Recently, in Shafer Elec. & Const. v. Mantia
, 2013 PA Super 111 (Pa. Super. Ct. May 10, 2013), the Pennsylvania Superior Court held that a contractor subject to the provisions of the Pennsylvania Home Improvement Consumer Protection Act
(“HICPA”), 73 P.S. §§ 517.1 et seq., may recover on a theory of quantum meruit
(meaning that the homeowner should be required to pay for the benefit the homeowner received from the contractor) when a written contract is invalidated by HICPA.
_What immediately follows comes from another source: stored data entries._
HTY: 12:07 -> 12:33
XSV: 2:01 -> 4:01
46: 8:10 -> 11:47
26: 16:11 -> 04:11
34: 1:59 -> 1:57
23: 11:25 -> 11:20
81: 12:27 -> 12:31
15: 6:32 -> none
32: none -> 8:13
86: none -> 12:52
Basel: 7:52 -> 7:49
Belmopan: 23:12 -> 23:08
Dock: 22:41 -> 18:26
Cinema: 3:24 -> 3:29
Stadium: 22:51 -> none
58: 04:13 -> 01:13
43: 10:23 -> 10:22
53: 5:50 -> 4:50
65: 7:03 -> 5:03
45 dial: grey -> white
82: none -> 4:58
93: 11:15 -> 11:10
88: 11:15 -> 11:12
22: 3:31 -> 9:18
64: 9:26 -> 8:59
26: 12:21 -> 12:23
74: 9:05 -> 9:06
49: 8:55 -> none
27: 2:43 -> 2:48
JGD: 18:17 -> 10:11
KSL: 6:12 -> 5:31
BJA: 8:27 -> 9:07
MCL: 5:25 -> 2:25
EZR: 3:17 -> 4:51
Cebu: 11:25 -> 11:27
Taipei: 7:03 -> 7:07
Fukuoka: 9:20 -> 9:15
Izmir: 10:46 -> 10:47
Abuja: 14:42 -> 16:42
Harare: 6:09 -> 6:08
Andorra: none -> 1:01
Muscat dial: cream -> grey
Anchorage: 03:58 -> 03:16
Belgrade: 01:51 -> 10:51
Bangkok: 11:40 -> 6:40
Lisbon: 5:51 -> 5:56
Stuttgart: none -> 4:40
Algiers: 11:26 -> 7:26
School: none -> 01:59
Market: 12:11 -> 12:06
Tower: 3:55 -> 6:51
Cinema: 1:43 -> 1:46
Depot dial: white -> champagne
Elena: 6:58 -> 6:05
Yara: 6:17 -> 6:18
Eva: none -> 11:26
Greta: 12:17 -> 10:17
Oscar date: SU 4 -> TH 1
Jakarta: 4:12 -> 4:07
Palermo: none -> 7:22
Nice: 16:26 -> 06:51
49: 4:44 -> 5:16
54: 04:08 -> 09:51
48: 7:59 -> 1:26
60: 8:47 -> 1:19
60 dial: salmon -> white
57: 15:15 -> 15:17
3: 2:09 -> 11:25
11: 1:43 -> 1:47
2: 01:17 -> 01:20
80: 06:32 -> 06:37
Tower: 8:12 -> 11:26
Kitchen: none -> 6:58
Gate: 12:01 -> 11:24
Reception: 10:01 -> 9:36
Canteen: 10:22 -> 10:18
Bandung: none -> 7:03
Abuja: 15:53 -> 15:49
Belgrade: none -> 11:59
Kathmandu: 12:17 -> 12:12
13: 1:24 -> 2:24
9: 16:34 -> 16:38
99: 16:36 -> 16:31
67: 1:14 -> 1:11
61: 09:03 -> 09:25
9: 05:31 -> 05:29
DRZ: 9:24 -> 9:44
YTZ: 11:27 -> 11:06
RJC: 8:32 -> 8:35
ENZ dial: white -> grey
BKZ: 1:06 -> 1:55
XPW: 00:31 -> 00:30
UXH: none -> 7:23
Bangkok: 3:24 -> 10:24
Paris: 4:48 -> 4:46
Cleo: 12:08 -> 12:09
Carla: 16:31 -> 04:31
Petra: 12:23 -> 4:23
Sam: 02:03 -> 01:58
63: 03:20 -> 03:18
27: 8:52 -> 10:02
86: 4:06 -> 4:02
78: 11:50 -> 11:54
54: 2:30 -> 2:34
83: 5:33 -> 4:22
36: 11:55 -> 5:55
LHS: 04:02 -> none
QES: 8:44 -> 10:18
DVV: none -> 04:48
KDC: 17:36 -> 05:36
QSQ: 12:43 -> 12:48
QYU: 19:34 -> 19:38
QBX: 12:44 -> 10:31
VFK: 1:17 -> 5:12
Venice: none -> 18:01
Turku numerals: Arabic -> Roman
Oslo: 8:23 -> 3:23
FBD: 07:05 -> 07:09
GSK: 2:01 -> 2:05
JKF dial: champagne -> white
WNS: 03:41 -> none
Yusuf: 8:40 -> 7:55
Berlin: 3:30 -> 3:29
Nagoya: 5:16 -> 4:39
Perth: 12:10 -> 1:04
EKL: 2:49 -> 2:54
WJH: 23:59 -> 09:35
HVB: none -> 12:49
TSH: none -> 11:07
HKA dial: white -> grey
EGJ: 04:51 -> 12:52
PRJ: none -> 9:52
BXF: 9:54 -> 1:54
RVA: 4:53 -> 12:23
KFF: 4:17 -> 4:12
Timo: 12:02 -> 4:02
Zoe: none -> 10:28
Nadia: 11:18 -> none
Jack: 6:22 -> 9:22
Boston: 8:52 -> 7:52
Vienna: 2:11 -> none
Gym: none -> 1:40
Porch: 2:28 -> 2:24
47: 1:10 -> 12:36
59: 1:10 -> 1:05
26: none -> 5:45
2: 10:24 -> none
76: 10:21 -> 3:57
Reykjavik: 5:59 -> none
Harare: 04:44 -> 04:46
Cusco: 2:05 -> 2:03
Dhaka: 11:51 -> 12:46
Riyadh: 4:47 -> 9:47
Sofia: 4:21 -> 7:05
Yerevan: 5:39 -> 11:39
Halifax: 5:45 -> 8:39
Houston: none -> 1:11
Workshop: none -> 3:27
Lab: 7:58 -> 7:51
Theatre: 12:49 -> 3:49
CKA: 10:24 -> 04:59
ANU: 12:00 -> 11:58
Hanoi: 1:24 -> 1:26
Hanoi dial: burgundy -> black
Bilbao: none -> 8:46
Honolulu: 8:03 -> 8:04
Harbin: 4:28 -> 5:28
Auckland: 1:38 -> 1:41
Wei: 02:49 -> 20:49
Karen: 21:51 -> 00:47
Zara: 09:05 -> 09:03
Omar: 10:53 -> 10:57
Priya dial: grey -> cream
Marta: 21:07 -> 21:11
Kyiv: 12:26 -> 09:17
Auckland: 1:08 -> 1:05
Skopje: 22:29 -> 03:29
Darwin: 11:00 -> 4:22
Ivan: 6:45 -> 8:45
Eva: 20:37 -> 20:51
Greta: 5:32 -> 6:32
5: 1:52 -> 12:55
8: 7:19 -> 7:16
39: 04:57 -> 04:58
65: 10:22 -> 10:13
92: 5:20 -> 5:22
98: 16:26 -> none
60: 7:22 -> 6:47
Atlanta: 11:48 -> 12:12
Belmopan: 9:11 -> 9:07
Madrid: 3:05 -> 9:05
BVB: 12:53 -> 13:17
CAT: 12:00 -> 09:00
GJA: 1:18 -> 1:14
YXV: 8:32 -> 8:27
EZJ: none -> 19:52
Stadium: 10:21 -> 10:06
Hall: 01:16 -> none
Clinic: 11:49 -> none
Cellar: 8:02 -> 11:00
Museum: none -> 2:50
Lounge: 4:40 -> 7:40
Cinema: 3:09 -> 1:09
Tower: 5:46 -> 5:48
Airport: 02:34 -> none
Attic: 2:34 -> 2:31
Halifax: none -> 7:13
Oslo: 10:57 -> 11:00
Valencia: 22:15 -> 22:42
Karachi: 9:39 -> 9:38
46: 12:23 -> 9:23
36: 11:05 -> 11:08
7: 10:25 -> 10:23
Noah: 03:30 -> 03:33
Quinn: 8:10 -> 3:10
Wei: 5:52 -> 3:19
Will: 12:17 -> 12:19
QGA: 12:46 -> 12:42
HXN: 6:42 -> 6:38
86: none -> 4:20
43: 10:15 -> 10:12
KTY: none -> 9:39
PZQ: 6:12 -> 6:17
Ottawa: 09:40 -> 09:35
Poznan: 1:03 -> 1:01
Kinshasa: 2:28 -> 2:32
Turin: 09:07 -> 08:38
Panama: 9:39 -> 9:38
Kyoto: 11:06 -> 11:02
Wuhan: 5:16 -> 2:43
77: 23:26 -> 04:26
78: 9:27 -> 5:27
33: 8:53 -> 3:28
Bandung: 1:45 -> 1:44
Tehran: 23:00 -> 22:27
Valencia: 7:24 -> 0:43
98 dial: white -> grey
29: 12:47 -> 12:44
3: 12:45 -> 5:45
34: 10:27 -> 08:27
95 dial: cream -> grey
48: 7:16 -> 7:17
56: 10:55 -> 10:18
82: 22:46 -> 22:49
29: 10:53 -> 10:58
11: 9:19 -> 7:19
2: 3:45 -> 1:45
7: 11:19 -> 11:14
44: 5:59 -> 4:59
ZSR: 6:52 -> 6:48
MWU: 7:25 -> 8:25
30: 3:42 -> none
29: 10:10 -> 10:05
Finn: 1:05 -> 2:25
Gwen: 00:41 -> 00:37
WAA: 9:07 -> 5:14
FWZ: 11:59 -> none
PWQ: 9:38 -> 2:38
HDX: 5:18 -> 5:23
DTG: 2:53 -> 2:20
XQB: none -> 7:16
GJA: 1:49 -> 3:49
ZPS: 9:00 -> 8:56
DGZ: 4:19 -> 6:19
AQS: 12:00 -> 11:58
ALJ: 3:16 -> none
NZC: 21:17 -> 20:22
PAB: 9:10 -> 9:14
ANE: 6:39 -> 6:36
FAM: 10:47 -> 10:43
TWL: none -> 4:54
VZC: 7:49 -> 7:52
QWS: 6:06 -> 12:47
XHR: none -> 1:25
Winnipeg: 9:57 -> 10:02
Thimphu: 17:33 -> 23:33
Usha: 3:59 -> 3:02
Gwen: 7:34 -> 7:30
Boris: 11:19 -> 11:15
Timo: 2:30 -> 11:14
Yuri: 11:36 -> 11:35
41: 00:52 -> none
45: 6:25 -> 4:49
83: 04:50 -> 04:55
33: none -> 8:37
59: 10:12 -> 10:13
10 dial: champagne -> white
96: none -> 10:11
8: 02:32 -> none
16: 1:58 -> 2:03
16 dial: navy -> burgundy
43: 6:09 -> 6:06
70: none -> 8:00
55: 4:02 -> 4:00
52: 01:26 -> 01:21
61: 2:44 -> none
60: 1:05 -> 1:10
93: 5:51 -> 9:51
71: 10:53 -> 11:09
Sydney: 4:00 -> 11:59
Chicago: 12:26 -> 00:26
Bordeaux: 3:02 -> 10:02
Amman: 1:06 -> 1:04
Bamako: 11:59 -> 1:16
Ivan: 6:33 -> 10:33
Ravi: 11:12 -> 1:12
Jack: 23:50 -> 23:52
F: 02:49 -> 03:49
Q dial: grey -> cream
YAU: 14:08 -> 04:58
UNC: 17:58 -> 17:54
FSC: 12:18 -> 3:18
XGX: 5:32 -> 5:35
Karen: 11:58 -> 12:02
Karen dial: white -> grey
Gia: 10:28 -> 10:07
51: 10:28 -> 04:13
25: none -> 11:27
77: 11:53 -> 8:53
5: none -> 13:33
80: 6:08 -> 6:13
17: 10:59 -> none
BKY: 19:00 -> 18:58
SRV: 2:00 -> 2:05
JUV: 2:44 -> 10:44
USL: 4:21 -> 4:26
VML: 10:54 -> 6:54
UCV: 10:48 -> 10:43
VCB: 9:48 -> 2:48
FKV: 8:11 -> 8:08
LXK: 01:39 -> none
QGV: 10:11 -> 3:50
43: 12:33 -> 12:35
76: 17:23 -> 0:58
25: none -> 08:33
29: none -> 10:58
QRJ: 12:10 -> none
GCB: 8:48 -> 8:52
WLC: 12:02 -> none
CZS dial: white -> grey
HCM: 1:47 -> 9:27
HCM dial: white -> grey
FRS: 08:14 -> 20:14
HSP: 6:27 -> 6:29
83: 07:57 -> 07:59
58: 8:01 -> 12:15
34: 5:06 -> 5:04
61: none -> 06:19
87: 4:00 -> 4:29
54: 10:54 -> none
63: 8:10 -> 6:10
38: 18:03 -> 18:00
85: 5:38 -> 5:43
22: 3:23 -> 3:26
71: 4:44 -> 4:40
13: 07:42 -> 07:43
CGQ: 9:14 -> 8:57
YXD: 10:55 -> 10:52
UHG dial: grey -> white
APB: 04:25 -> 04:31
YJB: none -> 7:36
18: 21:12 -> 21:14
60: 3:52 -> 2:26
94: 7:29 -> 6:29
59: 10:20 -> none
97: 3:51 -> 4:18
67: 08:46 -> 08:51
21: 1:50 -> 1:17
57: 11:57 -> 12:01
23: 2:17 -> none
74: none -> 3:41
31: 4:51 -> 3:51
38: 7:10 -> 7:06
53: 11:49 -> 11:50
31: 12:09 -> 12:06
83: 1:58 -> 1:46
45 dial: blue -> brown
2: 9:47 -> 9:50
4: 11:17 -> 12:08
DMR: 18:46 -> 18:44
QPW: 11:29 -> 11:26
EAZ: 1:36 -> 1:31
The court noted that HICPA confusingly permits quantum meruit under § 517.7(g) only when the contractor complies with the requirements of § 517.7(a), which mandates that the home improvement contract be in writing. However, when a written, enforceable contract exists, it is well-settled that recovery on quantum meruit is precluded. The Shafer Court reasoned that the plain language of § 517.7(g) produces an absurd result by making recovery under a quasi-contract theory impossible. The court explained that when a statute is ambiguous, such as here, it is permitted to construe the statute in a manner that effects the obvious intent of the General Assembly. Thus, the court concluded that when a written contract is unenforceable because it fails to comply with § 517.7(a) of HICPA, the contractor may seek recovery under theories of quantum meruit or unjust enrichment.
This decision is consistent with the Pennsylvania Superior Court’s holding last year in Durst v. Milroy General Contracting, Inc., 52 A.3d 357 (Pa. Super. Ct. 2012), which found that HICPA was silent on quasi-contract theories and permitted a quantum meruit claim to proceed in light of an unenforceable oral agreement.